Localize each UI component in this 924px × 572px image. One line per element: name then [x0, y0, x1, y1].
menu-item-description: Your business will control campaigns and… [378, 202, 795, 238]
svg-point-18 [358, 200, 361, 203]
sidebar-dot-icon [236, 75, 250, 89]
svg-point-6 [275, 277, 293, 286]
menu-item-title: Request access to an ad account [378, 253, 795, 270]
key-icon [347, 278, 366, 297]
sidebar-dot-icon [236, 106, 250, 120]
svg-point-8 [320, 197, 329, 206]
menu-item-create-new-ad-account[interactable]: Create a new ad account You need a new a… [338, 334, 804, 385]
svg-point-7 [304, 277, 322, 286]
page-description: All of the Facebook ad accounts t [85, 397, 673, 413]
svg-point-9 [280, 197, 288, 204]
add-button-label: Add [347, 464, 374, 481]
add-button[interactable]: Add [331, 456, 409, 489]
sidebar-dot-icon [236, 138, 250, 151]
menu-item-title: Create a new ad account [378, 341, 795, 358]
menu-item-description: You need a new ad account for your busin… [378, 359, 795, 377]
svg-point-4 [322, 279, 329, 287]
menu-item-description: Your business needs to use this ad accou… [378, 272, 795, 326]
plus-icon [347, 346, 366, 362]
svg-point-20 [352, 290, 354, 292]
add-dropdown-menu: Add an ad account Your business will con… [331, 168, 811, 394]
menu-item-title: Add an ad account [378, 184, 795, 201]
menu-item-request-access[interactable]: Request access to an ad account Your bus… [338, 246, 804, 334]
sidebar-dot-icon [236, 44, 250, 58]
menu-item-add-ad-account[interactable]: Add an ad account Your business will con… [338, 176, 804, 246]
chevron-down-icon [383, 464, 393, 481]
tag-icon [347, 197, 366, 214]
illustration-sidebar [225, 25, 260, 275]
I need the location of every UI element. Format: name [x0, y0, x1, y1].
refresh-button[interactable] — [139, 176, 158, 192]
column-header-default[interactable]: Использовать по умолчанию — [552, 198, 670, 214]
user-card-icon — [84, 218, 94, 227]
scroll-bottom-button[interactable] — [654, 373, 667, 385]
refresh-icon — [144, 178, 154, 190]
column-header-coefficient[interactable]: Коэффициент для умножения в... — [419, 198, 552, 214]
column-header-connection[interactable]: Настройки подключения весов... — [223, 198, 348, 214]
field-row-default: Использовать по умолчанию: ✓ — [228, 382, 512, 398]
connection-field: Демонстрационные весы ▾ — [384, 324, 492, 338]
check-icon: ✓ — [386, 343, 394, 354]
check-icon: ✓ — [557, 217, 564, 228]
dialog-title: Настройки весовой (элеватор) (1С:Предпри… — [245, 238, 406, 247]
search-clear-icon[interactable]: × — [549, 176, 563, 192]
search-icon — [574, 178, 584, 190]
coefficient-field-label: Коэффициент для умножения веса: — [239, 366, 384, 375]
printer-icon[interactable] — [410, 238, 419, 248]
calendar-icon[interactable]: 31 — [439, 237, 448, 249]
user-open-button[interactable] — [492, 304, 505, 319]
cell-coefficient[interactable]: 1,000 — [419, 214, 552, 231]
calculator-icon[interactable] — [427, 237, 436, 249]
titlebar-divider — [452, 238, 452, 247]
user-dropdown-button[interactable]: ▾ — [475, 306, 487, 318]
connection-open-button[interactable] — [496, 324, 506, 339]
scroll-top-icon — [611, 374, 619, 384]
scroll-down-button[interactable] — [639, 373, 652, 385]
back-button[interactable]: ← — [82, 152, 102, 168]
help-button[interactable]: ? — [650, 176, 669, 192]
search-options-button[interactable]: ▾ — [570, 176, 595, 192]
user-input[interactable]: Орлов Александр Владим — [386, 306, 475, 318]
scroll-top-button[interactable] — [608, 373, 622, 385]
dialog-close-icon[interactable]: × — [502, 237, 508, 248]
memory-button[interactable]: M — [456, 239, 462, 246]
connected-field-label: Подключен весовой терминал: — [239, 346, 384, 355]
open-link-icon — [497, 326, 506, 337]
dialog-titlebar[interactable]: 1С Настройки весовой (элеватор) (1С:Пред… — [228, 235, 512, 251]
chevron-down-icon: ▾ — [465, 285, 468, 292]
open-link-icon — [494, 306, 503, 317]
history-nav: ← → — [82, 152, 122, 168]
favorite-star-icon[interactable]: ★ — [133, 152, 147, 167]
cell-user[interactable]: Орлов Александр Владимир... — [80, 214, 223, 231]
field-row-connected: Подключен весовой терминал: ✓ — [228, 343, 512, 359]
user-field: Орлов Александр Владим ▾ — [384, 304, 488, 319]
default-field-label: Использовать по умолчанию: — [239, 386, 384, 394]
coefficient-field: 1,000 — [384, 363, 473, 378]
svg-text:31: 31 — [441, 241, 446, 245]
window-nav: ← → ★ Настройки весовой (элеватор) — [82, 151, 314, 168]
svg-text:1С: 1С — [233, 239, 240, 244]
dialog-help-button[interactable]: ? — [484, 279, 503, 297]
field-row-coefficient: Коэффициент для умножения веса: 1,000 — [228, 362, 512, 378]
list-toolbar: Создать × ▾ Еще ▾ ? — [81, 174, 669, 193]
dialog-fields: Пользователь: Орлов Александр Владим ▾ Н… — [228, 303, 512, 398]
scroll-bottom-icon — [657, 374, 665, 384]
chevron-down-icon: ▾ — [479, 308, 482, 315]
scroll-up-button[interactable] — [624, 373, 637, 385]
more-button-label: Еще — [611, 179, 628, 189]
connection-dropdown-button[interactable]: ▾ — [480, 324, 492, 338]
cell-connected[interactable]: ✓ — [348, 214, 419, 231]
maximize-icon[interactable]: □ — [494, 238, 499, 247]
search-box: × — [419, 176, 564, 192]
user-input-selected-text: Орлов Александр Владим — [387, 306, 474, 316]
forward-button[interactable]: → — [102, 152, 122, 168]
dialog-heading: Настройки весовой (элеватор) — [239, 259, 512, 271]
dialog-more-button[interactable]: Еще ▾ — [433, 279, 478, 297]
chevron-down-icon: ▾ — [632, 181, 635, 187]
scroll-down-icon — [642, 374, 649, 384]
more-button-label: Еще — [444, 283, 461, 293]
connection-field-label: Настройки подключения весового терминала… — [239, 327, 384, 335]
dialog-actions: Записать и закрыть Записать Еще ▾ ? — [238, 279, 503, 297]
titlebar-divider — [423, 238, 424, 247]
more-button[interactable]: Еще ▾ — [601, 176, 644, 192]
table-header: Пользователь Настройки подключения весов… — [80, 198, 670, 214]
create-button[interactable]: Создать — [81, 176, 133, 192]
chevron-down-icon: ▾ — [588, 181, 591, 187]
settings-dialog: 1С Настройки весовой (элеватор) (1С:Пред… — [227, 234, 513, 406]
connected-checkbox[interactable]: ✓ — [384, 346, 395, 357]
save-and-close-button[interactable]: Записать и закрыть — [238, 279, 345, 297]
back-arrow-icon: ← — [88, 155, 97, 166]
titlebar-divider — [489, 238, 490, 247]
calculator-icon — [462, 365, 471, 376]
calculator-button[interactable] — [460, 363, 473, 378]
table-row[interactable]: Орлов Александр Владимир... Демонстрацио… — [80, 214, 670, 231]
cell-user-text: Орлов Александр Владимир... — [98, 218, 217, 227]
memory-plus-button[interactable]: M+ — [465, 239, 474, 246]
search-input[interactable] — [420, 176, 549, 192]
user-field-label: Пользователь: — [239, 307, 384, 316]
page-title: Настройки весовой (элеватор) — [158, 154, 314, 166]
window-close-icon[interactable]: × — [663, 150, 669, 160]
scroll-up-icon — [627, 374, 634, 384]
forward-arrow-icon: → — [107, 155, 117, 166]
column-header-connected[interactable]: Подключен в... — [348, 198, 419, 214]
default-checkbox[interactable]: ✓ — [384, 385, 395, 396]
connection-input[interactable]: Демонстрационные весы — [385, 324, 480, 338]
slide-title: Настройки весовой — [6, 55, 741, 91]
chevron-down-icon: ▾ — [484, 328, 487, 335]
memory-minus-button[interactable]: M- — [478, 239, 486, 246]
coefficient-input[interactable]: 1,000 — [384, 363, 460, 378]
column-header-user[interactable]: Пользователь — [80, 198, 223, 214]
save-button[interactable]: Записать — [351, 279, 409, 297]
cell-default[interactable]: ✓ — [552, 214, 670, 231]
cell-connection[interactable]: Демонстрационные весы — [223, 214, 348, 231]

Problem
Using the material above, state how many lines carry the word "Записать", giving the number alone.

Output for this exercise
3